When clustering health events one then incorporates geographic variability in covariates and other factors not considered to be of interest into the null hypothesis. Mechanistically, this usually is accomplished using approximate randomization that includes observed variation patterns in those factors not of direct interest into the null spatial model (Waller and Jacquez 1995). Models that accomplish this have been referred to as “neutral” rather than “null” models, to capture the idea that they account for more than just “complete spatial randomness”. Neutral models thus correspond to plausible system states that can be used as a reasonable null hypothesis (e.g. “background variation”) in disease cluster tests. The problem then is to identify spatial patterns not incorporated into the neutral model, enabling, for example, the detection of clusters *above and beyond* background or regional variation in the risk of developing disease.

A typology of neutral models that account for factors often encountered in analyses of health events defines neutral models type I-VI (Goovaerts and Jacquez 2004). These neutral models are realistic in that they account for the spatial autocorrelation, non-uniform risk, and spatially heterogeneous population sizes that may be present in the absence of the cluster process. Model I is Complete Spatial Randomness (CSR), that is still widely used in health analysis even though it usually does not correspond to any plausible state of the system being studied. Model II reproduces the spatial autocorrelation that may be present in the observed data. Model III incorporates non-uniform variability in the underlying risk that may be attributable to risk factors and covariates that are not of direct interest. Models IV through VI account for the impact of population size and variability on the stability of observed rates, and are used to address the small numbers problem.

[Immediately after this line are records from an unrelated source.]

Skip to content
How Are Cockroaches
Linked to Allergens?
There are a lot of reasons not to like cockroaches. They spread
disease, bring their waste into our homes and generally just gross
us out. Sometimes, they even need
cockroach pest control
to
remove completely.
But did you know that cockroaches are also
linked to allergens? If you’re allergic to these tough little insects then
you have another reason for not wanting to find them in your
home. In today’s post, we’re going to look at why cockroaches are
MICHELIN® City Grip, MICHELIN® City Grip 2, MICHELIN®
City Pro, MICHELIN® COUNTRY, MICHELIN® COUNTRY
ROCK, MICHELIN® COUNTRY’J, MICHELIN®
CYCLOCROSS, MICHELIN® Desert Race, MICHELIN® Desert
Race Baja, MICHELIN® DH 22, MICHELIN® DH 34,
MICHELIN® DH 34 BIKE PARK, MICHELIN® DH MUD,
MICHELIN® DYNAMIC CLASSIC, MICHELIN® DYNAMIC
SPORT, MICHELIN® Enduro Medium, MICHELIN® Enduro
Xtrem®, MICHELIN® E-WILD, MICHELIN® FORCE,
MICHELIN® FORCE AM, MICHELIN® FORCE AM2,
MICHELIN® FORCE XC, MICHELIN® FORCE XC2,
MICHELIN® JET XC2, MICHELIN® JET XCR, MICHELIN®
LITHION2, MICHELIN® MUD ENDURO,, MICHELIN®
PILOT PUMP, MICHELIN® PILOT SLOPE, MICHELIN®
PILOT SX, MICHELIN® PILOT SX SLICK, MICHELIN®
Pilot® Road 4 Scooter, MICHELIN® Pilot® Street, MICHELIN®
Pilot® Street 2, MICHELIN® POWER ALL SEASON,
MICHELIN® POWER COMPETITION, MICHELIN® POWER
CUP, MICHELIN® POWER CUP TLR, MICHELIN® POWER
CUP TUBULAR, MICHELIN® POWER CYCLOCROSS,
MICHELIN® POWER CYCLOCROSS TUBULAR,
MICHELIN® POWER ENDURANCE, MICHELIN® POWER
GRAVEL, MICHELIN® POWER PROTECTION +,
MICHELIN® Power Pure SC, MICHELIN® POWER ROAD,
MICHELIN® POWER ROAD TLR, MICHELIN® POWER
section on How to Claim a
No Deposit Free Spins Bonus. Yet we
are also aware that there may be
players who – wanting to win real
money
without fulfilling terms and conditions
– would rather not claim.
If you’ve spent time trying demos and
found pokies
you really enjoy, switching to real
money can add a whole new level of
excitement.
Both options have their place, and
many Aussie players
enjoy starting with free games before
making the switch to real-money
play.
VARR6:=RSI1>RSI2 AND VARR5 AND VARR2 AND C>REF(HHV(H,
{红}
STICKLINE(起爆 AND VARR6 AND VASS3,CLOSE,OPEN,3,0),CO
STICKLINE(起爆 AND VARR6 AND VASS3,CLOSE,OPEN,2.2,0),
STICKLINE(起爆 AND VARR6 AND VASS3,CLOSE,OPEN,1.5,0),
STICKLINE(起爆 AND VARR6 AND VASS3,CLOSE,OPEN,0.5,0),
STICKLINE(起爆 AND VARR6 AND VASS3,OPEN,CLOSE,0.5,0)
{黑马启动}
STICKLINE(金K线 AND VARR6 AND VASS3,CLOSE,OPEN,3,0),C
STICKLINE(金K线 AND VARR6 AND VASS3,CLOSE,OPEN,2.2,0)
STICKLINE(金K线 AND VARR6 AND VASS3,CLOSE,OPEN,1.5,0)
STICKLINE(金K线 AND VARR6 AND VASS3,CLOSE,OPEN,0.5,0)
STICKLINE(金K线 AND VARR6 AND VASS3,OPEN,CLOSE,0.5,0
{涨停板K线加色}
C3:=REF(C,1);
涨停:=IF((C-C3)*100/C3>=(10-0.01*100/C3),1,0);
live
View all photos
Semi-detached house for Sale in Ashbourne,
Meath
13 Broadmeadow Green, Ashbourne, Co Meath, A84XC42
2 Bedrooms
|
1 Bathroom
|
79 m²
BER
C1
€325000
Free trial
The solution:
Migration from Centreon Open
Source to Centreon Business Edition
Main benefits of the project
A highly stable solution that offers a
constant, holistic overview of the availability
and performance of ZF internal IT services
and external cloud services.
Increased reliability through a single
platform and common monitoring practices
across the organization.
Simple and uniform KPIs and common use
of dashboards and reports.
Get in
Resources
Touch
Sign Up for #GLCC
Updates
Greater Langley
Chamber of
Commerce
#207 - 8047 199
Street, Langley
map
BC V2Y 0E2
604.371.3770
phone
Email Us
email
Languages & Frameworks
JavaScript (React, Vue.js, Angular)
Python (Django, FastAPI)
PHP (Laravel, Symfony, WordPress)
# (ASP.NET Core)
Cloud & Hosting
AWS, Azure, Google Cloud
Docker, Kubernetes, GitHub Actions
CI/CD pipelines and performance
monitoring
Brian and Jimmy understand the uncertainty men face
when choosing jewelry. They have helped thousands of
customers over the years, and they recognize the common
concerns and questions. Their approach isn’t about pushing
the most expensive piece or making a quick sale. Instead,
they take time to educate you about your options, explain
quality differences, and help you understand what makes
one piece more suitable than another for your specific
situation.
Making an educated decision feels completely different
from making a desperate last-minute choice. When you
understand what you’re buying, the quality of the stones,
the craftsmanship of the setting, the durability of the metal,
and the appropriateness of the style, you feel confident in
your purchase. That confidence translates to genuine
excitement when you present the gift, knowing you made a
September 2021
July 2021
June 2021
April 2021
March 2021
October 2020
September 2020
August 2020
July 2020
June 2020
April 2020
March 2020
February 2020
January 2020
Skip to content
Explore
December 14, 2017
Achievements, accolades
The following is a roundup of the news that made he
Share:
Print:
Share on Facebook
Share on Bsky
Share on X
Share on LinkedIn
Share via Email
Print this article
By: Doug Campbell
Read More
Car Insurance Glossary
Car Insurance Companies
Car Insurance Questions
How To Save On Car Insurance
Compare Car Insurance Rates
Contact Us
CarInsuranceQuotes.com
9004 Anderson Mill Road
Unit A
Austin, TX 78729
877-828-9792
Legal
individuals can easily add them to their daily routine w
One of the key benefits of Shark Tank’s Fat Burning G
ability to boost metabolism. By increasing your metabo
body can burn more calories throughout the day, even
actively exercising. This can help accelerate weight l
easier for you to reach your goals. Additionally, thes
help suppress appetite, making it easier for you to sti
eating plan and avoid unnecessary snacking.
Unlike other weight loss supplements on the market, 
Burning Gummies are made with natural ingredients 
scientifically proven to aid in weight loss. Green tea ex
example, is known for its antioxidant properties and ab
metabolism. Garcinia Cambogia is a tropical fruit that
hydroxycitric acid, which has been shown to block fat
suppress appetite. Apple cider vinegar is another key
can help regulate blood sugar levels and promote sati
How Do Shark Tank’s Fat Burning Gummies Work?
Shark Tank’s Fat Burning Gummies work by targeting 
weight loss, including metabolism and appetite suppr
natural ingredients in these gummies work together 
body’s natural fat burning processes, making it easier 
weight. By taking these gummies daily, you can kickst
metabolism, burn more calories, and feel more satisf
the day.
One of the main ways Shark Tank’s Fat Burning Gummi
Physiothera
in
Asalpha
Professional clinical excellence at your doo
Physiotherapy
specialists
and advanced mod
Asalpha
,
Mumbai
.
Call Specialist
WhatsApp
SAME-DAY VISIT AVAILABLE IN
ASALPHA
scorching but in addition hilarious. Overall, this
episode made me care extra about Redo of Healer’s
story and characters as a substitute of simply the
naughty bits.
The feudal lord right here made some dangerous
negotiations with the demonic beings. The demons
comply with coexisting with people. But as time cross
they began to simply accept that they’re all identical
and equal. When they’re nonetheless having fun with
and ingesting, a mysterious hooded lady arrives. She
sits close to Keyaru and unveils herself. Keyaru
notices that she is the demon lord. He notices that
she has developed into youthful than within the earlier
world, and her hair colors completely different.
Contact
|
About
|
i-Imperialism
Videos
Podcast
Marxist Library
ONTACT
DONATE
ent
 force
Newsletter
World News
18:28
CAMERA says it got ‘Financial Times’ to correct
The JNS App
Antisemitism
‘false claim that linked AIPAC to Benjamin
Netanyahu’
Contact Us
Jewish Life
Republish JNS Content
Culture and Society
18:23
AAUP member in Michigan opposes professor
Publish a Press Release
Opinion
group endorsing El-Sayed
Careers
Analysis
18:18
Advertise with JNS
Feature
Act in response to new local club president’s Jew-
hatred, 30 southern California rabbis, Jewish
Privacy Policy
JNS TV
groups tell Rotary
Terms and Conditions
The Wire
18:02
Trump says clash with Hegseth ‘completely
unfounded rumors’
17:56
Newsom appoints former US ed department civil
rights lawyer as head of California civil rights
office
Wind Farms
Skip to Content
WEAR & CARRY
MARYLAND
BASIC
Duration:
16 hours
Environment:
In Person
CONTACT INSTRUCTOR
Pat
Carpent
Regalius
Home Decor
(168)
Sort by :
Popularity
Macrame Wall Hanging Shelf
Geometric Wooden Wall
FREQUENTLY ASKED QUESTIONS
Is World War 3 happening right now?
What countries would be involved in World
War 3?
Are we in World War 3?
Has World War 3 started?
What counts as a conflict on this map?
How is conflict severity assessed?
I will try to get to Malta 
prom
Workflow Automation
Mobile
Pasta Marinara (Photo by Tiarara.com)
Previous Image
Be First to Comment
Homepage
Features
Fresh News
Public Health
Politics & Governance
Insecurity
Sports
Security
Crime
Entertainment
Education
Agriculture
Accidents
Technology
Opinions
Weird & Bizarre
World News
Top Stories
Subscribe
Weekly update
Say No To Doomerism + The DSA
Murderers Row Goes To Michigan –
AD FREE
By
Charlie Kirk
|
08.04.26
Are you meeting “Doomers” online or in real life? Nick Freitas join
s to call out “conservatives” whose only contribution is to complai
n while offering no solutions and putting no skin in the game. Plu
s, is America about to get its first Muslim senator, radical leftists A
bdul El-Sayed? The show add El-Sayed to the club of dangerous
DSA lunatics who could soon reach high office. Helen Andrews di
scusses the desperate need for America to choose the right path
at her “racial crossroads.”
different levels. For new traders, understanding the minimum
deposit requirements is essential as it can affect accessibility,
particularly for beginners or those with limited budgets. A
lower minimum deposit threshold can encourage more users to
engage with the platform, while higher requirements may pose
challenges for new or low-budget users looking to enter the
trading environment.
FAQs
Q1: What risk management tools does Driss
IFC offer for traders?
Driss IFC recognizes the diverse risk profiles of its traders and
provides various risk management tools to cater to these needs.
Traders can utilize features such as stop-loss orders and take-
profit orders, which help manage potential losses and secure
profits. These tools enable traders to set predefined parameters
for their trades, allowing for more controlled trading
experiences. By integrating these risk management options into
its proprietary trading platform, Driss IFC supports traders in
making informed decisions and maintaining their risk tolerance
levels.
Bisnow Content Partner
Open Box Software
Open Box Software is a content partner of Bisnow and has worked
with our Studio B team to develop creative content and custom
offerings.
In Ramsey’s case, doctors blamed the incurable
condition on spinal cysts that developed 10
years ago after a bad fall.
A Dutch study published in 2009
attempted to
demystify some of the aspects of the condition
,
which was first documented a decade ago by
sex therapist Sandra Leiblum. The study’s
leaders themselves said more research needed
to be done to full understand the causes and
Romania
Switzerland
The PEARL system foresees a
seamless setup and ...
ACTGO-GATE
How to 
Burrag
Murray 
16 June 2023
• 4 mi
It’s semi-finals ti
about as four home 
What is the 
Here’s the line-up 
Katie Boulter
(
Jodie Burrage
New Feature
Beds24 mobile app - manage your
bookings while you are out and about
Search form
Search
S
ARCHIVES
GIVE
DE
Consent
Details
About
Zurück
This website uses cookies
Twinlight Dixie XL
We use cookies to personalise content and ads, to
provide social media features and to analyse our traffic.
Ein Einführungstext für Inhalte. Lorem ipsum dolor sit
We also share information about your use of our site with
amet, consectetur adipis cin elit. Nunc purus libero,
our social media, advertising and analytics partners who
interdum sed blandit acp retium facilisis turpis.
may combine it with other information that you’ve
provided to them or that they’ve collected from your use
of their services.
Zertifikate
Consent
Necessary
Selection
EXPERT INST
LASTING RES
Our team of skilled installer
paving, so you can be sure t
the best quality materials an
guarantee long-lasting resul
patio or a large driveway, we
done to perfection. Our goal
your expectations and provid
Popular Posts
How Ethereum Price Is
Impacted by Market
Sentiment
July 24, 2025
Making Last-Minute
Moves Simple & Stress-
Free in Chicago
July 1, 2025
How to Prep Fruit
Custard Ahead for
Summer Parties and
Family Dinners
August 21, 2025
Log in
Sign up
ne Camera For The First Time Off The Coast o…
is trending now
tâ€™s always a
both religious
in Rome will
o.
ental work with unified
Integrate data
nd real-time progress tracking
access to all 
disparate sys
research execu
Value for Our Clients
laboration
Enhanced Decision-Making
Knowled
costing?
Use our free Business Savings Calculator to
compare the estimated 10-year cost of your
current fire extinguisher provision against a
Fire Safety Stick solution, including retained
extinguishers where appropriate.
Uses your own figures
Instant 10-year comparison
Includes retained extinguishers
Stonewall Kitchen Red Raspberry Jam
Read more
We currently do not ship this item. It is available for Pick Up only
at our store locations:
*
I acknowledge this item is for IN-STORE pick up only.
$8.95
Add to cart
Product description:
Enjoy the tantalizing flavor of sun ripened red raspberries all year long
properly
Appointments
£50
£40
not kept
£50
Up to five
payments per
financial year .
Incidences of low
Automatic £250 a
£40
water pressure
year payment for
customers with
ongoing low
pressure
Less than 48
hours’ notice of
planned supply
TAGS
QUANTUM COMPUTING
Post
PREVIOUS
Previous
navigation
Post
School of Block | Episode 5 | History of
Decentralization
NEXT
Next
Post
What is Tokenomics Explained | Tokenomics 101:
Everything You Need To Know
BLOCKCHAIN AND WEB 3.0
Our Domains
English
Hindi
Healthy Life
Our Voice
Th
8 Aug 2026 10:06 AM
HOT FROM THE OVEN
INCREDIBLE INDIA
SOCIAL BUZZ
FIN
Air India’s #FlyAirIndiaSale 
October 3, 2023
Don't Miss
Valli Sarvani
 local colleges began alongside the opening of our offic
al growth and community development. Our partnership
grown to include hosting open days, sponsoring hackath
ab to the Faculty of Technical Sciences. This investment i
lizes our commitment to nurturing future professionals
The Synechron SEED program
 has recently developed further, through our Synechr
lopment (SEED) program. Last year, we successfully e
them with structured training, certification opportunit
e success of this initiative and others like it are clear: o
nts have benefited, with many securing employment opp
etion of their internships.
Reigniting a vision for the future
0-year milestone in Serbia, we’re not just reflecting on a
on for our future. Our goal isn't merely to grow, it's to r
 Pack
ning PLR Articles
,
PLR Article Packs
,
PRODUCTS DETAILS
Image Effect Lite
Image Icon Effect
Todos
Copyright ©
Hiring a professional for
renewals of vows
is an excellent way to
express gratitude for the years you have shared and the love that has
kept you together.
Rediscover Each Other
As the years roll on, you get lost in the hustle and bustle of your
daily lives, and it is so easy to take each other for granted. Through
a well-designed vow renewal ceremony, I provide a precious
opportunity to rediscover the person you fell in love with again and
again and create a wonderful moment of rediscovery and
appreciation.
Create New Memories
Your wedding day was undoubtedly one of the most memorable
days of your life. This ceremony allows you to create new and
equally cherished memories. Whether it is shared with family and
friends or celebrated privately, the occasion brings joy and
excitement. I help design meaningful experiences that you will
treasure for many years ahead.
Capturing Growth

Neutral models thus play a critical role in scientific inference in disease pattern analysis since they allow one to systematically incorporate different sources of geographic variation, including spatial autocorrelation, into the hypotheses being evaluated. In the framework of Strong inference, one conducts a series of statistical analyses systematically evaluating each of the hypotheses in the set of alternative explanations for the observed spatial patterns of health events. These are each incorporated into the neutral model of a given spatial cluster test, and if the test is significant that hypothesis is rejected; if it is not significant that hypothesis is retained in the set of plausible explanations for the observed spatial pattern.

As noted earlier, an alternative mechanism when knowledge of the system is sufficient is to construct more formal, detailed models using regression, geostatistical, and other modeling approaches. The variability captured by the model is then attributable to the predictor variables, and clustering may then be applied to the regression residuals to quantify spatial pattern not captured by the model itself. SpaceStat provides both cluster analysis and modeling techniques that are applied automatically to time-dynamic data, enabling more accurate inferences for health events.

**References**

Goovaerts, P. and G. M. Jacquez (2004). “Accounting for regional background and population size in the detection of spatial clusters and outliers using geostatistical filtering and spatial neutral models: the case of lung cancer in Long Island, New York.” Int J Health Geogr **3**(1): 14.

Waller, L. A. and G. M. Jacquez (1995). “Disease models implicit in statistical tests of disease clustering.” Epidemiology **6**(6): 584-590.